Atas hal diatas, ia menduga telah terjadi tindakan yang melanggar hukum berupa penguasaan atau penerbitan dokumen atas tanah yang bukan haknya. Oleh sebab itu, pernyataan sepihak seperti yang disampaikan oleh Kedes Bokori tidak memiliki dasar yuridis yang kuat dan sebaiknya dihindari sebelum adanya keputusan hukum yang final.

BACA JUGA :  Komisaris BPD Sultra Rahmat Apiti Tepis Isu Dirut dan Dirsar Rangkap Jabatan

“Kami menghormati Kepala Desa sebagai aparatur pemerintah, namun menyesalkan sikap dan pernyataan yang terkesan berpihak kepada salah satu pihak yang sedang berperkara.Untuk itu, kami meminta agar yang bersangkutan melakukan klarifikasi publik serta tidak mengeluarkan pernyataan yang dapat memengaruhi persepsi masyarakat maupun proses hukum yang sedang berjalan di Polda Sultra,” tutur La Ode Muhamad Hiwayad.
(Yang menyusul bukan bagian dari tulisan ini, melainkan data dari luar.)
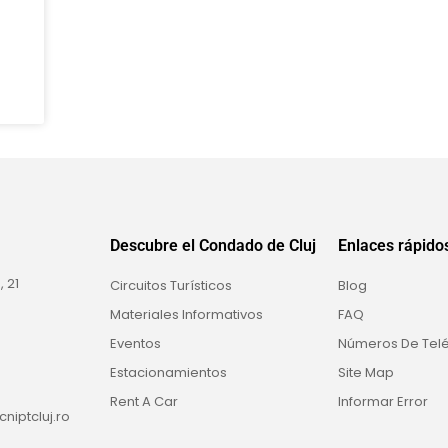
Descubre el Condado de Cluj
Enlaces rápido
 21
Circuitos Turísticos
Blog
Materiales Informativos
FAQ
Eventos
Números De Telé
Estacionamientos
Site Map
Rent A Car
Informar Error
niptcluj.ro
Terkait pelapor membeli tanah tersebut dari pemilik sebelumnya atas nama Fachry Pahlevi Konggoasa yang memiliki bukti kepemilikan tanah yang sah, berupa Sertifikat Hak Milik (SHM) No. 01091 Tahun 2021, NIB. 21.01.000004288.0, dengan luas 4.391 M2 dan telah dibalik nama atas nama pelapor yang diterbitkan oleh Kantor Badan Pertanahan Nasional (BPN) Kabupaten Konawe.

Bahwa sejak dibeli oleh pelapor tahun 2023 tidak pernah ada keberatan dari pihak terlapor (Ahli Waris Alm. Aripin) terkait tanah objek sengketa, padahal sebelum pelapor membeli tanah tersebut pemilik sebelumnya melakukan aktifitas penimbunan diatas tanah tersebut tanpa adanya keberatan dari pihak manapun.

“Nanti pada tanggal 14 Desember 2024 pada saat pelapor mendirikan pagar keliling di atas tanahnya, secara tiba-tiba Para Terlapor memasang pagar kawat di tanah milik Pelapor tanpa seizin dari Pelapor yang notabene pemilik SHM atas tanah tersebut, akibat hal tersebut pelapor kemudian melaporkan ke polda sultra untuk mencegah adanya kontak fisik atau hal-hal yang tidak diinginkan,” ungka dia.

“Pihak pelapor tetap berkomitmen untuk menempuh jalur hukum sesuai prosedur yang berlaku dan menjunjung tinggi asas praduga tak bersalah. Kami percaya bahwa kebenaran dan keadilan akan terungkap melalui proses hukum yang transparan dan objektif,” tukasnya.